ABOVE: In the 21st Century, newspaper-style travel articles make no more sense than luggage without wheels.
by Durant Imboden, Europe for Visitors
Many of today's travel writers developed their writing skills in the newspaper era, when Sunday travel sections published hundreds--maybe even thousands--of freelance stories every week. The typical story was 500 to 700 words long, with a fairly standard structure:
- A lead (I refuse to use the spelling "lede") to hook the reader;
- A few hundred words of descriptive text for the armchair traveler ("I did this, I saw that");
- A closing paragraph or sidebar with practical advice and/or contact information for the handful of readers who might follow the writer's example by visiting the destination, taking the cruise, booking a week at the nudist dude ranch, etc.
That structure worked well in printed newspaper travel sections, which were designed to supply travel ideas and entertainment to all of a newspaper's local readers.
However, it's less useful and effective on the Web, where most traffic is driven by search and the typical reader is looking for practical how-to information and "decision support" for a specific destination or travel experience.

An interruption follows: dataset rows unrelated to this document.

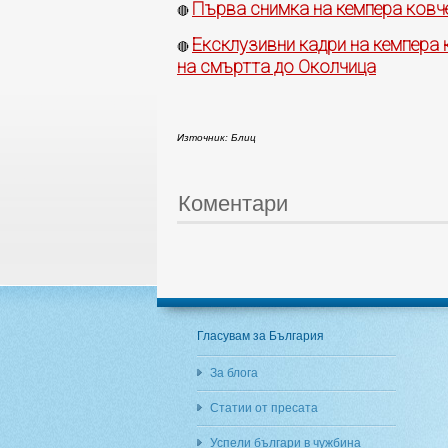
Първа снимка на кемпера ковче
🔴
Ексклузивни кадри на кемпера 
🔴
на смъртта до Околчица
Източник: Блиц
Коментари
Гласувам за България
За блога
Статии от пресата
Успели българи в чужбина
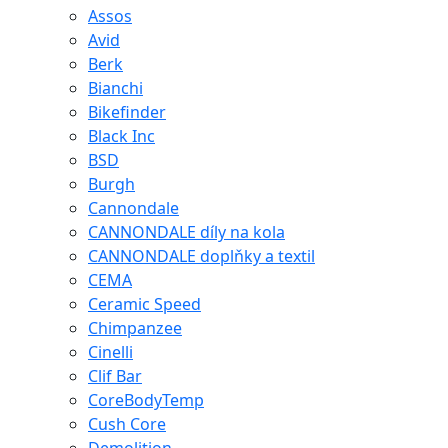
Assos
Avid
Berk
Bianchi
Bikefinder
Black Inc
BSD
Burgh
Cannondale
CANNONDALE díly na kola
CANNONDALE doplňky a textil
CEMA
Ceramic Speed
Chimpanzee
Cinelli
Clif Bar
CoreBodyTemp
Cush Core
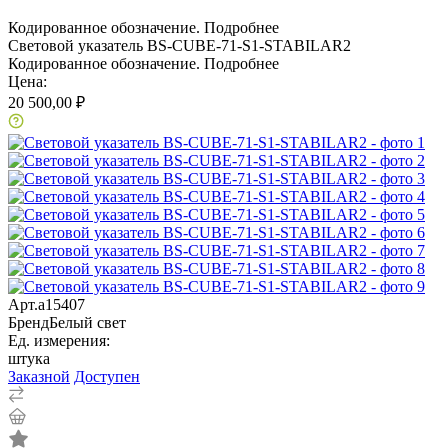
Кодированное обозначение.
Подробнее
Световой указатель BS-CUBE-71-S1-STABILAR2
Кодированное обозначение.
Подробнее
Цена:
20 500,00 ₽
Арт.
a15407
Бренд
Белый свет
Ед. измерения:
штука
Заказной
Доступен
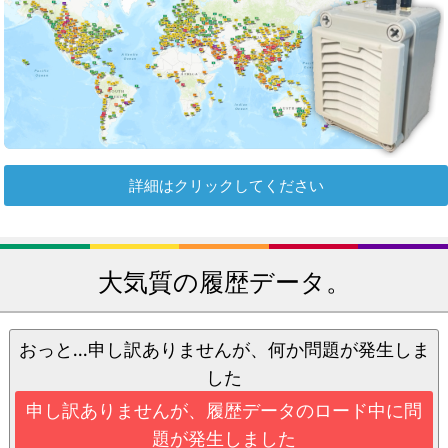
詳細はクリックしてください
大気質の履歴データ。
おっと...申し訳ありませんが、何か問題が発生しま
した
申し訳ありませんが、履歴データのロード中に問
題が発生しました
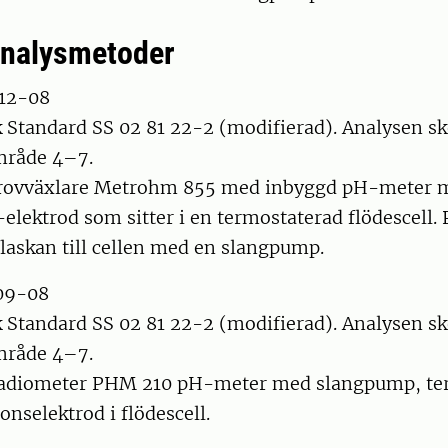
analysmetoder
12-08
 Standard SS 02 81 22-2 (modifierad). Analysen sk
mråde 4–7.
provväxlare Metrohm 855 med inbyggd pH-meter 
lektrod som sitter i en termostaterad flödescell. 
flaskan till cellen med en slangpump.
09-08
 Standard SS 02 81 22-2 (modifierad). Analysen sk
mråde 4–7.
Radiometer PHM 210 pH-meter med slangpump, te
nselektrod i flödescell.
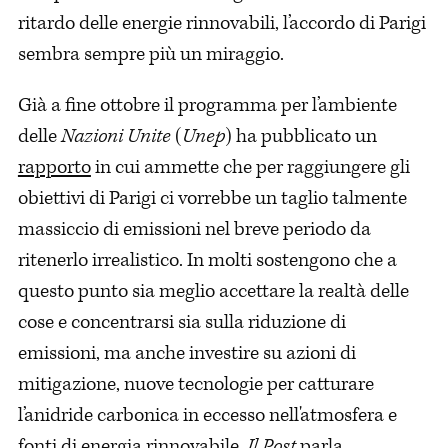
ritardo delle energie rinnovabili, l’accordo di Parigi
sembra sempre più un miraggio.
Già a fine ottobre il programma per l’ambiente
delle
Nazioni Unite
(
Unep
) ha pubblicato un
rapporto
in cui ammette che per raggiungere gli
obiettivi di Parigi ci vorrebbe un taglio talmente
massiccio di emissioni nel breve periodo da
ritenerlo irrealistico. In molti sostengono che a
questo punto sia meglio accettare la realtà delle
cose e concentrarsi sia sulla riduzione di
emissioni, ma anche investire su azioni di
mitigazione, nuove tecnologie per catturare
l’anidride carbonica in eccesso nell'atmosfera e
fonti di energia rinnovabile.
Il Post
parla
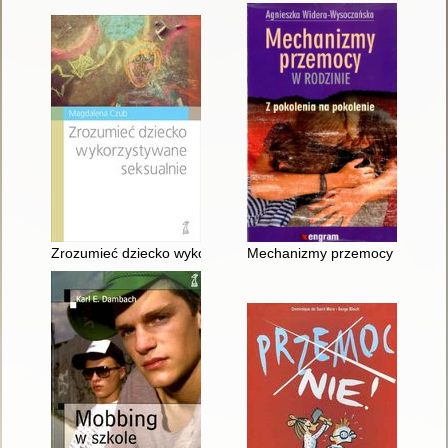
Zrozumieć dziecko wykorzystywane seksualnie
Mechanizmy przemocy w rodzini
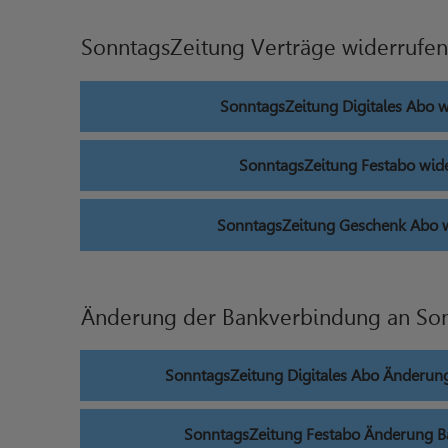
SonntagsZeitung Verträge widerrufen
SonntagsZeitung Digitales Abo 
SonntagsZeitung Festabo wid
SonntagsZeitung Geschenk Abo 
Änderung der Bankverbindung an So
SonntagsZeitung Digitales Abo Änderun
SonntagsZeitung Festabo Änderung 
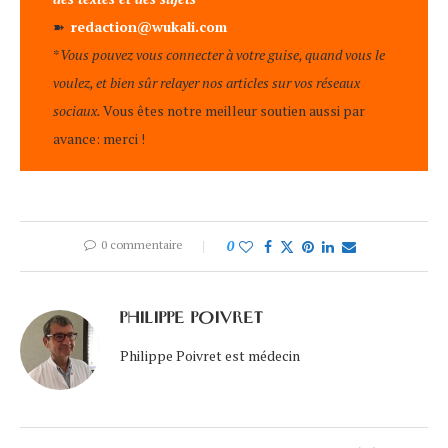
➽
redaction@wukali.com
*
Vous pouvez vous connecter à votre guise, quand vous le
voulez, et bien sûr relayer nos articles sur vos réseaux
sociaux.
Vous êtes notre meilleur soutien aussi par
avance: merci !
0 commentaire
0
PHILIPPE POIVRET
Philippe Poivret est médecin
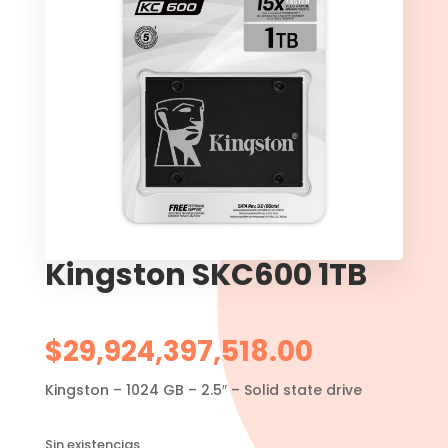
Kingston SKC600 1TB
$
29,924,397,518.00
Kingston – 1024 GB – 2.5″ – Solid state drive
Sin existencias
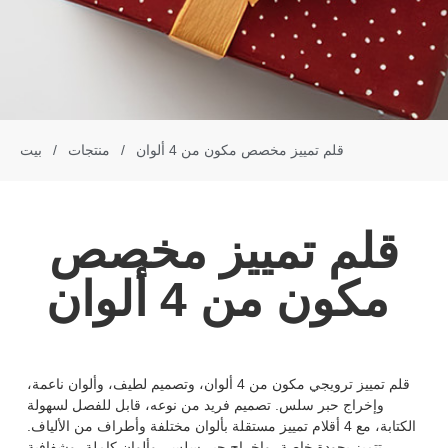
قلم تمييز مخصص مكون من 4 ألوان
/
منتجات
/
بيت
قلم تمييز مخصص
مكون من 4 ألوان
قلم تمييز ترويجي مكون من 4 ألوان، وتصميم لطيف، وألوان ناعمة،
وإخراج حبر سلس. تصميم فريد من نوعه، قابل للفصل لسهولة
الكتابة، مع 4 أقلام تمييز مستقلة بألوان مختلفة وأطراف من الألياف.
تتميز بجودة خاصة، وإخراج حبر سلس، وألوان كاملة، وشفافية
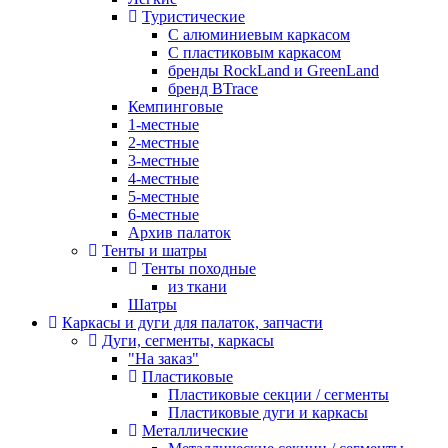
Туристические
С алюминиевым каркасом
С пластиковым каркасом
бренды RockLand и GreenLand
бренд BTrace
Кемпинговые
1-местные
2-местные
3-местные
4-местные
5-местные
6-местные
Архив палаток
Тенты и шатры
Тенты походные
из ткани
Шатры
Каркасы и дуги для палаток, запчасти
Дуги, сегменты, каркасы
"На заказ"
Пластиковые
Пластиковые секции / сегменты
Пластиковые дуги и каркасы
Металлические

Don't get me wrong: I'm not knocking sites like World Hum (which emphasizes travel narrative) or personal travel blogs such as Lisa Taylor Huff's The Bold Soul (which is about a middle-aged American's quest for a new life and love in Paris). But if you want to make a living from travel writing and publishing on the Web, you should be targeting active travelers who want help in planning their adventures, not just readers who want to read about yours.